__WORK TO BE COMPLETED__. Your job is to transcribe all the records that follow, excluding any pictures.

──────── MATERIAL FOR THIS TASK ────────

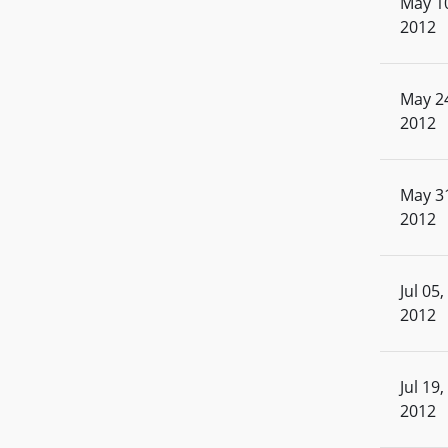
May 1
2012
May 2
2012
May 3
2012
Jul 05,
2012
Jul 19,
2012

────────

__EXPECTED ANSWER__.
May 1
2012
May 2
2012
May 3
2012
Jul 05,
2012
Jul 19,
2012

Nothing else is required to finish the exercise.